Конрад на мгновение замер, но потом решительно спустился вниз. Его ноги, обутые в шлепанцы, зашаркали по плитам холла, а когда он заговорил, в его голосе не слышалось даже намека на волнение. Он пригладил взъерошенные со сна волосы.

— Я подписал его потому, что имею на это полное право. — Грейсон пронзил его взглядом.

— Вы сказали мне, что она дала свое согласие. — Он смирил свое негодование, помня, что говорит с пожилым человеком, — А если вы не сказали ей о доме, я могу предположить, что вы не сказали ей и о помолвке.

Конрад смущенно переступил с ноги на ногу, затем взмахом руки отпустил дворецкого и направился через холл в свой кабинет. Там было темно, но хозяин зажег газовые лампы, и их свет заиграл на отделанном красным деревом интерьере. Он кивнул Грейсону на одно из двух кресел с подголовниками, стоящих перед камином. Но Грейсон был не расположен сидеть.

Конрад бросил на него быстрый нервный взгляд.

— Нет, я не говорил ей о помолвке. Но относительно моей власти вы ошибаетесь. Я отец Софи, и у меня есть полное право руководить ее жизнью.

— Да, когда она была ребенком, но не теперь, когда она взрослая.

— Софи не просто взрослая.
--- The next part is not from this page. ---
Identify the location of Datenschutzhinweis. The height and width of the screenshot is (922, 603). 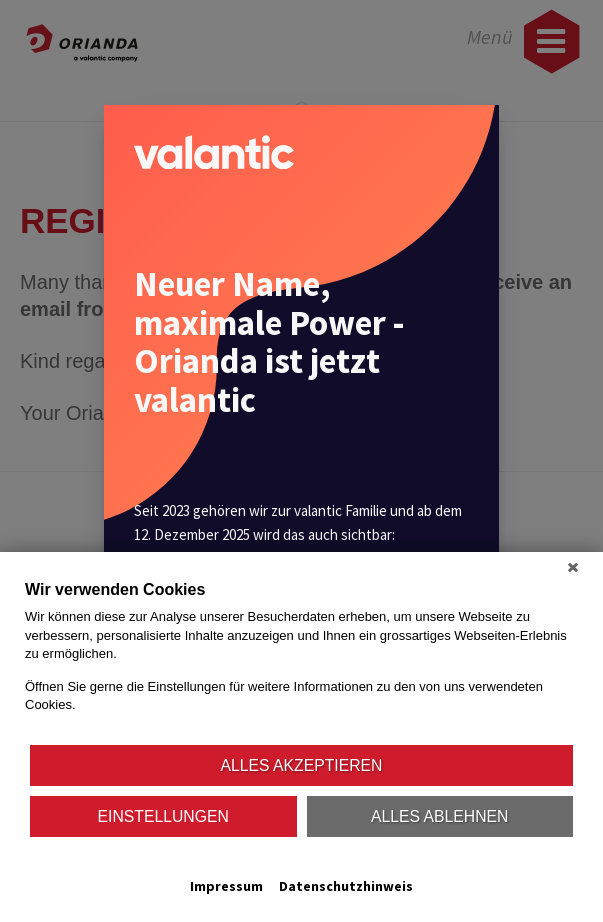
(346, 886).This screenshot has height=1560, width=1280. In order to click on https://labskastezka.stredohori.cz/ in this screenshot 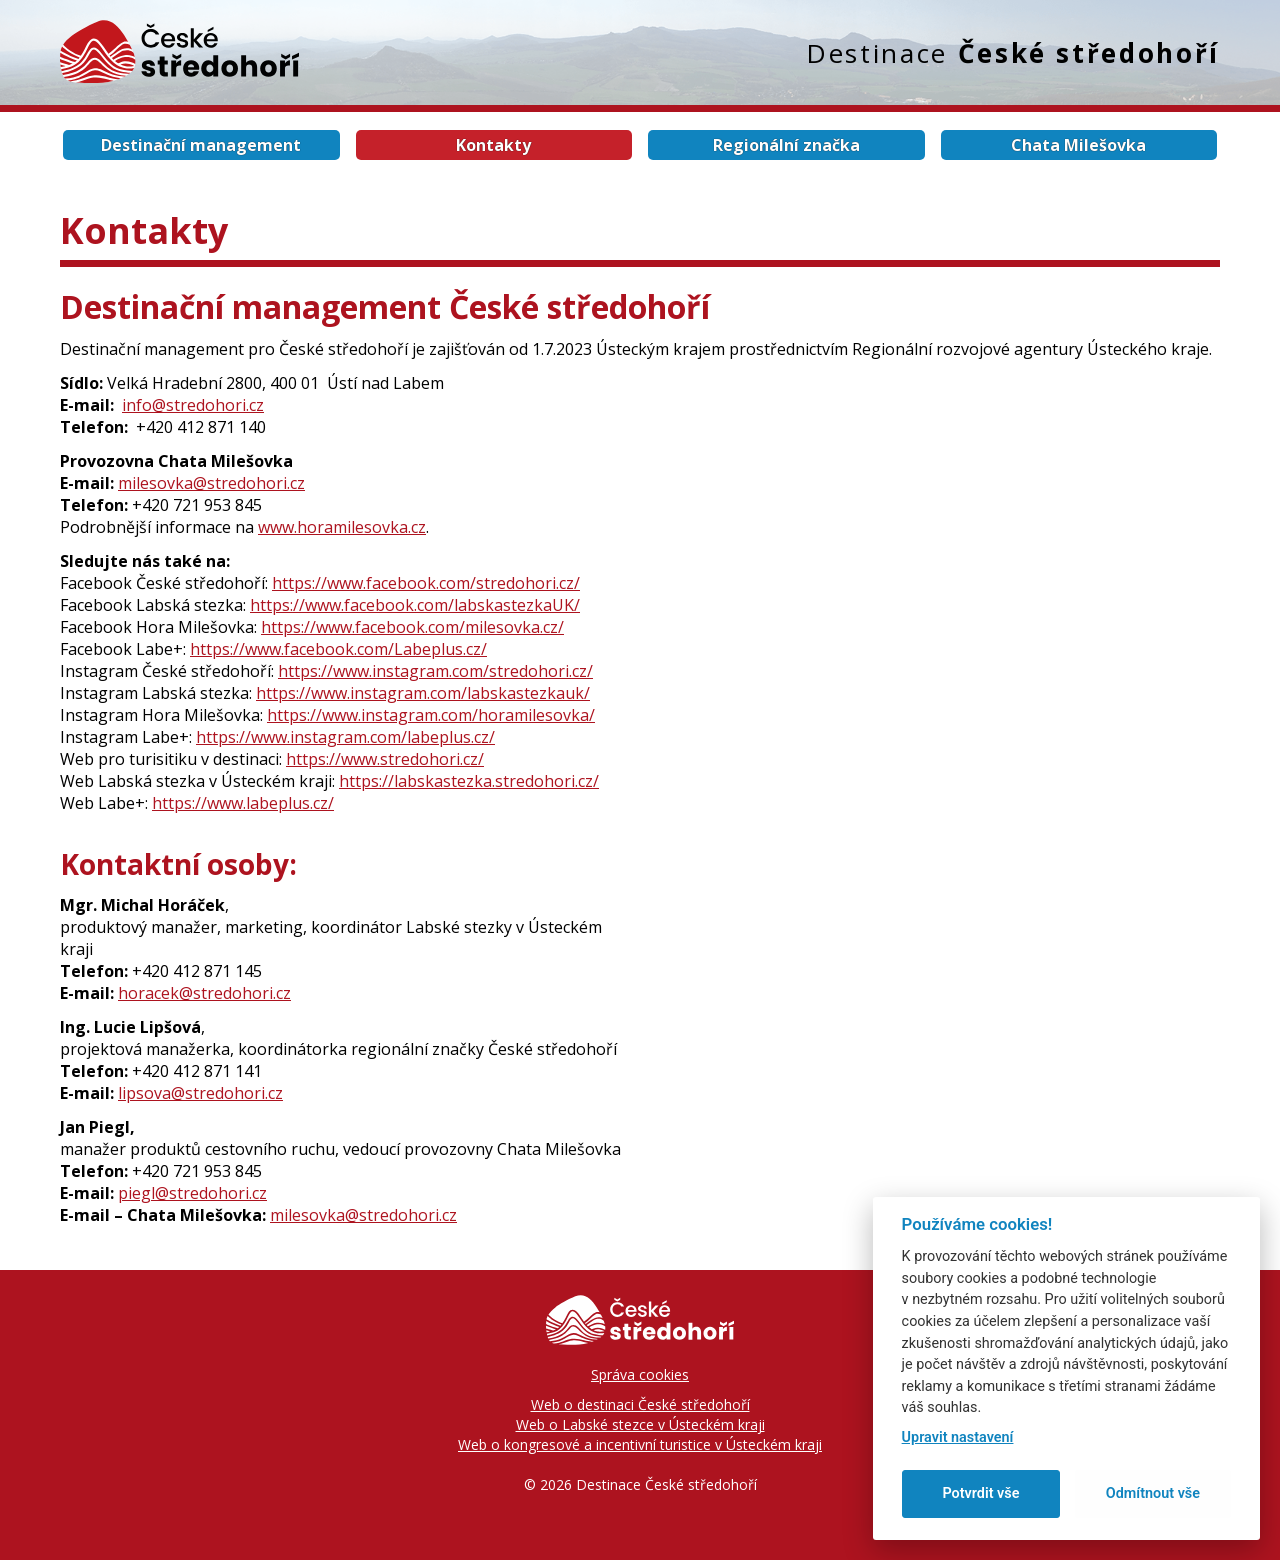, I will do `click(469, 781)`.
Она стала знаменитостью, которой не прочь воспользоваться самые разные люди. Я контролировал траст, который был учрежден для нее после смерти ее матери, он включает и «Белого лебедя», что дает мне право принимать решения, когда речь идет о ее делах.

— Почему вы до сих пор ничего не сообщили ей об этом трасте?

Конрад скривился.

— Я думал о других вещах.

— Ясно. — Грейсон не мог больше сдерживаться. — Ведь это ваша дочь!
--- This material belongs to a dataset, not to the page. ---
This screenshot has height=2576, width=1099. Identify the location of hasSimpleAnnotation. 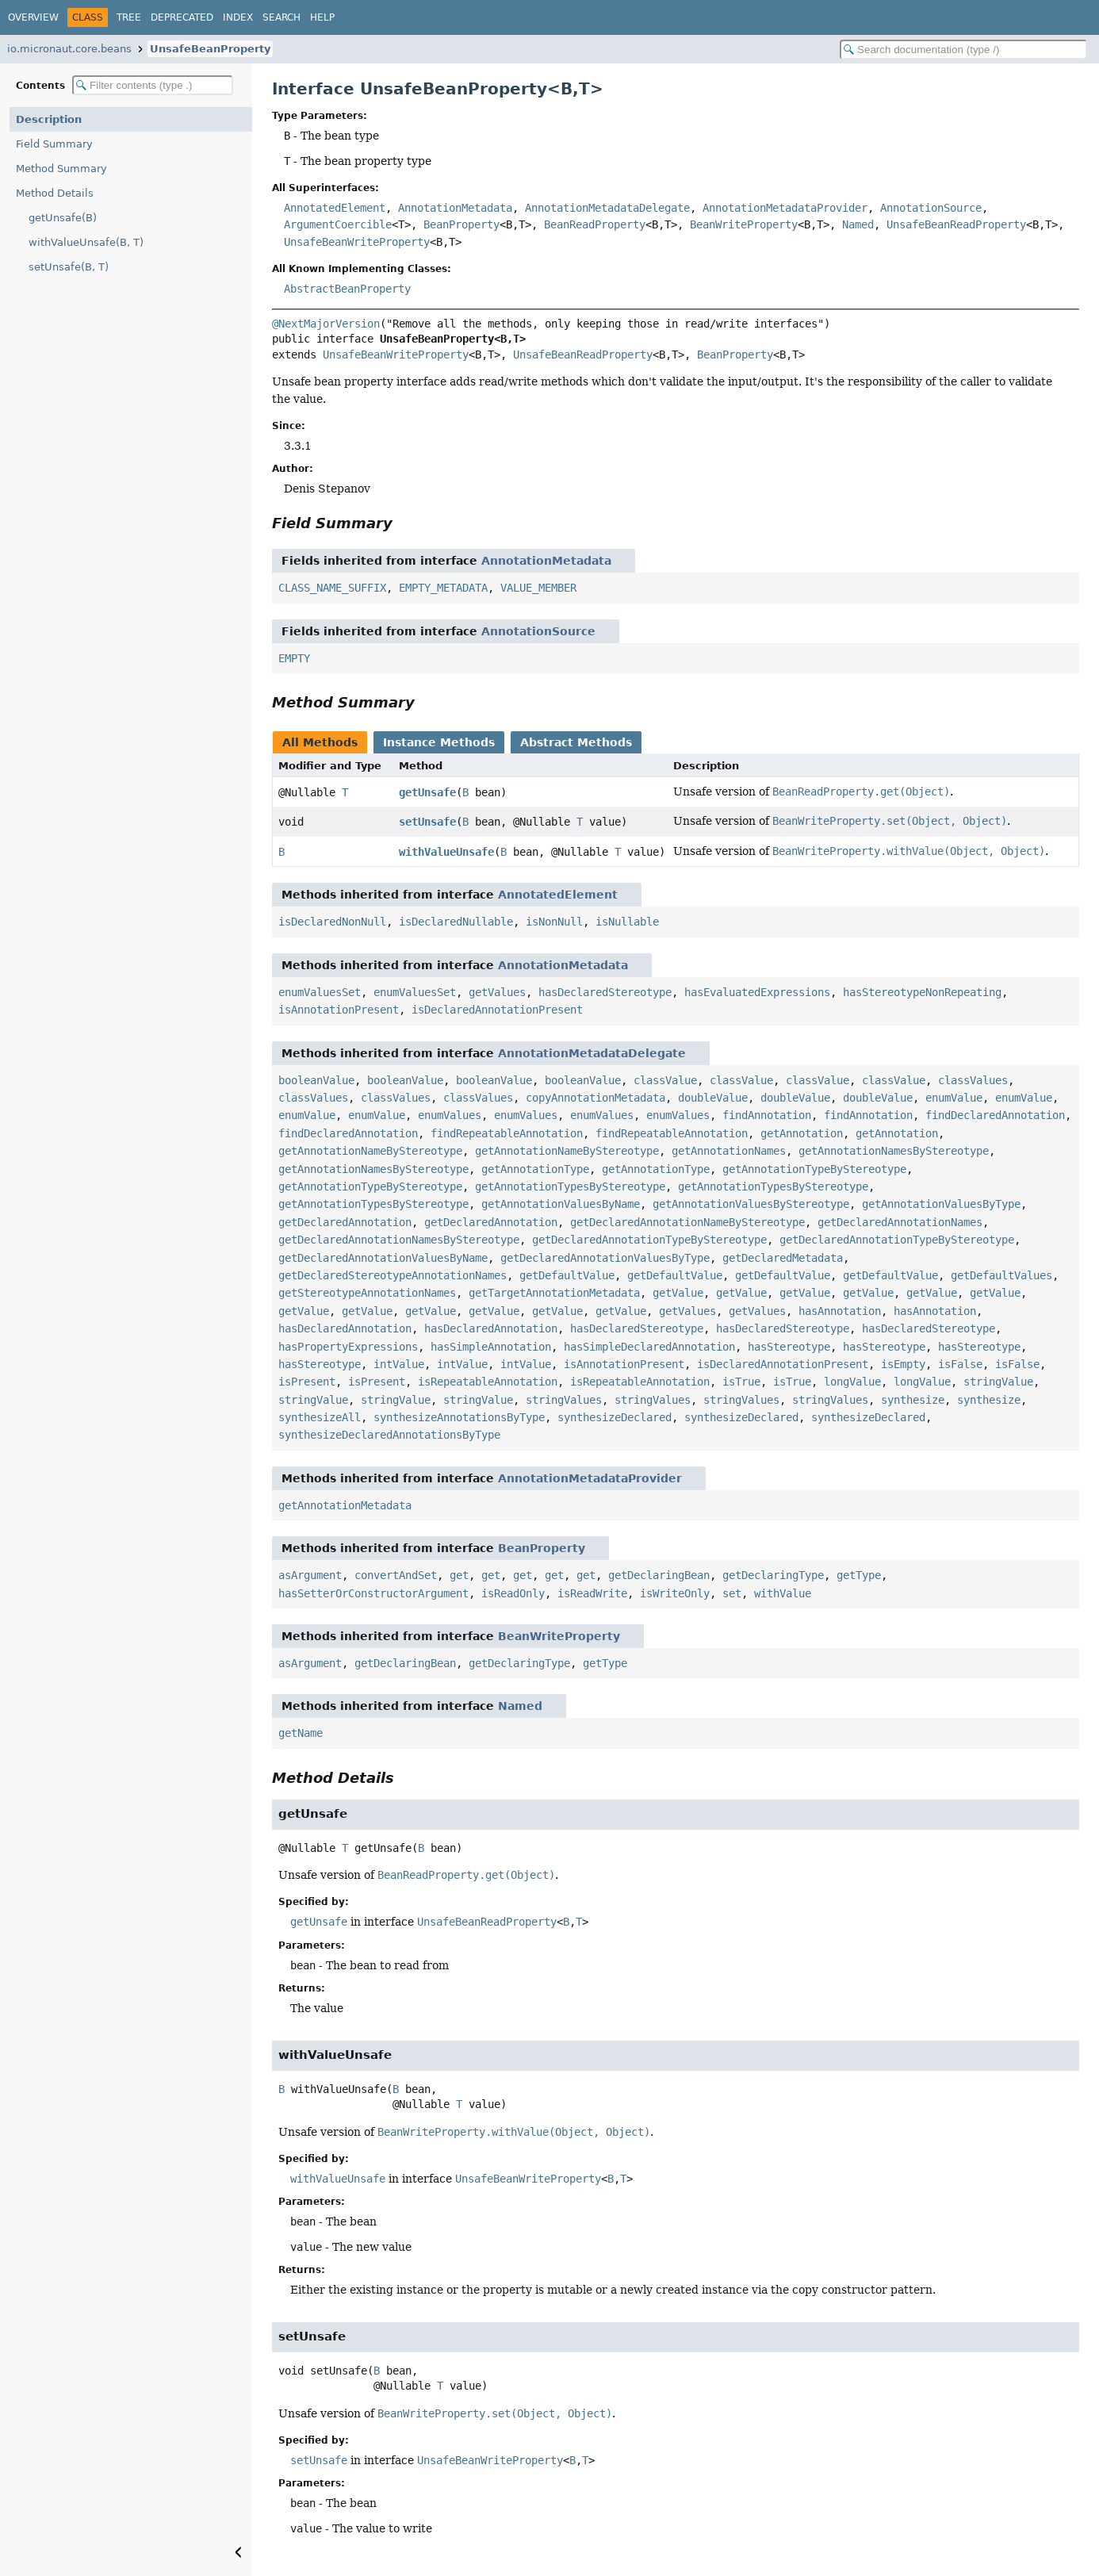
(491, 1346).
Но Софи не единственная моя дочь!

— Ах да. Ваша новая семья. Как я мог забыть!

Конрад покраснел и заявил, желая оправдаться:

— Я дал Софи шанс осуществить ее мечту стать музыкантом. Она в этом преуспела. Доказательство тому — эта статья в журнале. Но теперь ей пришло время вернуться домой и попытаться создать себе нормальную жизнь. Ведь она женщина. Не будет же она вечно играть на виолончели! Больше того, она не может разъезжать по свету с кучкой прихлебателей, о которых говорится в статье. И я собирался рассказать ей обо всем, что я для нее сделал, как только она приедет.

— Приедет, — нетерпеливо подхватил Грейсон. — Софи уже здесь.

— Что? Она должна приехать только через неделю!

— Софи в Бостоне, в доме на Коммонуэлс-авеню, и она ждет вас. — Он стиснул зубы. — Черт побери, Конрад, вы даже не потрудились сообщить ей о своем переезде!

Конрад смутился.

— Я собирался объяснить ей и это тоже, когда встречу ее в гавани и привезу сюда. — Он улыбнулся. — Я собирался повозить ее по Общественному парку, возможно, мы бы вышли из экипажа и посмотрели, как катаются на коньках в лагуне. Я все хотел рассказать ей.

— И вы думали, что этого будет достаточно? Поспешного объяснения во время прогулки по парку? После того, как бумаги уже подписаны?

Улыбка исчезла с лица Конрада, он рассердился не меньше Грейсона.

— Ей двадцать три года, и ей пора понять, что жизнь состоит не только из музыки! Ей нужно руководство. И поскольку я ее отец, я обязан позаботиться о ее благополучии. Что я и делаю. Если мне пришлось ликвидировать этот траст, значит, так тому и быть. Она будет жить в моем доме, пока не выйдет замуж.

Грейсон провел рукой по волосам.

— Господи, зачем столько сложностей? — Он посмотрел на Конрада, едва сдерживая раздражение. — Вы ведь наверняка понимаете, что таким способом вы не заставите вашу дочь остепениться. Софи будет сопротивляться вам. — Его глаза сузились, превратившись в щелки. — А из этого следует, что она будет сопротивляться и мне.

— Пусть сопротивляется. Согласится она или нет, я буду делать то, что для нее лучше. — Резким жестом он затянул пояс на талии. — Я объясню дочери создавшуюся ситуацию. Утром я первым делом отправлюсь к ней.

— Расскажите ей о доме, — посоветовал Грейсон спокойно. — Но я не хочу, чтобы вы окончательно все испортили, рассказав о помолвке. — Его глаза сузились, в голосе послышались холодные, тяжелые нотки. — Я сам скажу ей о нашей свадьбе. Если Софи узнает, что в довершение ко всему вы еще решили выдать ее замуж без ее согласия, она закусит удила. Она откажется от помолвки, просто чтобы досадить вам.